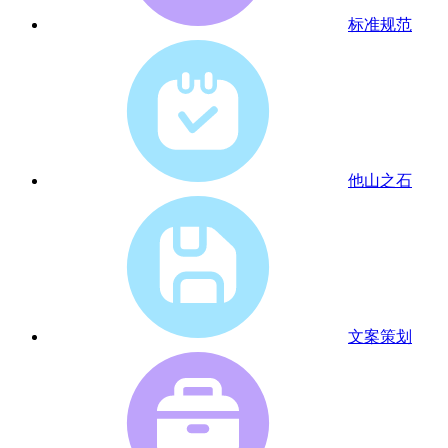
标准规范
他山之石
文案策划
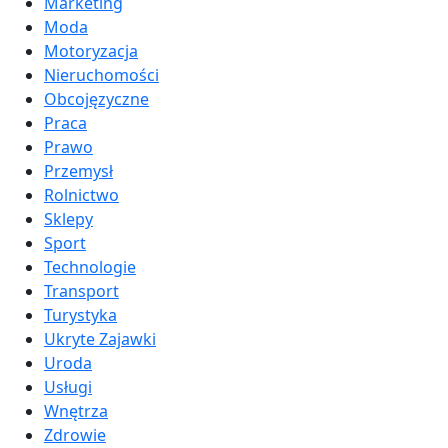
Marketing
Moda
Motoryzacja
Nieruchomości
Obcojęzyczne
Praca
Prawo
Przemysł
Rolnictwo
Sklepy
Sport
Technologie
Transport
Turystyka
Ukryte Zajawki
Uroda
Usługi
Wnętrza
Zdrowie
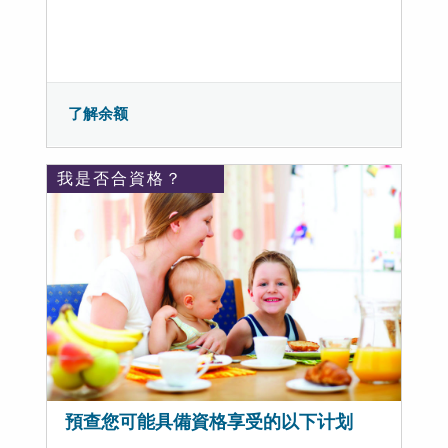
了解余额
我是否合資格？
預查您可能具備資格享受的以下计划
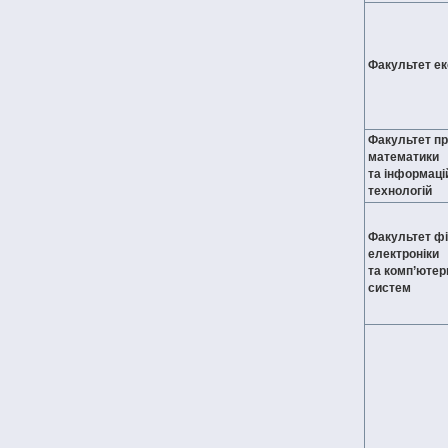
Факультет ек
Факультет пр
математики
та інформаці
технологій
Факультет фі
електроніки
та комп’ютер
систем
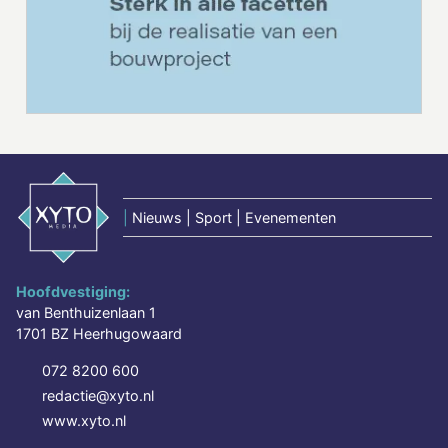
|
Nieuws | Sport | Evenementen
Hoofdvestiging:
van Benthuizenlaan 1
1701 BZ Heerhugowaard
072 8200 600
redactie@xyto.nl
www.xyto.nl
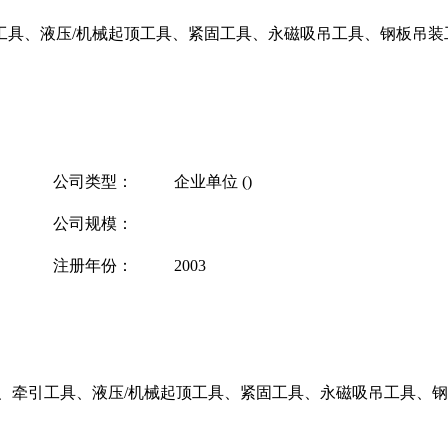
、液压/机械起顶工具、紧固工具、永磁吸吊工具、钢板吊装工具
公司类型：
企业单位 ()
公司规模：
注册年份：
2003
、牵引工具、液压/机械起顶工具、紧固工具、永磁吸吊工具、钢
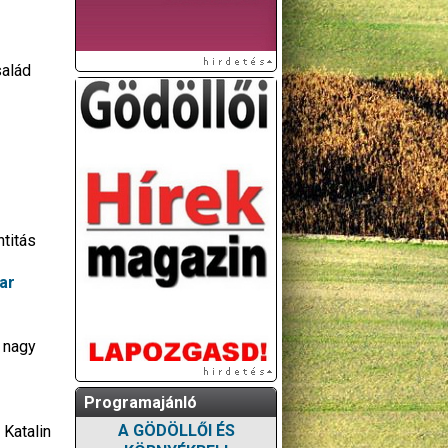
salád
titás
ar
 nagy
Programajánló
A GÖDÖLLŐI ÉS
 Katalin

=======

EXERCISE -
Produce a verbatim copy of the listing, leaving out all pictures.

WRITTEN SOLUTION -
标准规范
他山之石
文案策划
Marketing
Moda
Motoryzacja
Nieruchomości
Obcojęzyczne
Praca
Prawo
Przemysł
Rolnictwo
Sklepy
Sport
Technologie
Transport
Turystyka
Ukryte Zajawki
Uroda
Usługi
Wnętrza
Zdrowie
了解余额
我是否合資格？
預查您可能具備資格享受的以下计划
Факультет ек
Факультет пр
математики
та інформаці
технологій
Факультет фі
електроніки
та комп’ютер
систем
|
Nieuws | Sport | Evenementen
Hoofdvestiging:
van Benthuizenlaan 1
1701 BZ Heerhugowaard
072 8200 600
redactie@xyto.nl
www.xyto.nl
、液压/机械起顶工具、紧固工具、永磁吸吊工具、钢板吊装工具
公司类型：
企业单位 ()
公司规模：
注册年份：
2003
、牵引工具、液压/机械起顶工具、紧固工具、永磁吸吊工具、钢
salád
titás
ar
 nagy
Programajánló
A GÖDÖLLŐI ÉS
 Katalin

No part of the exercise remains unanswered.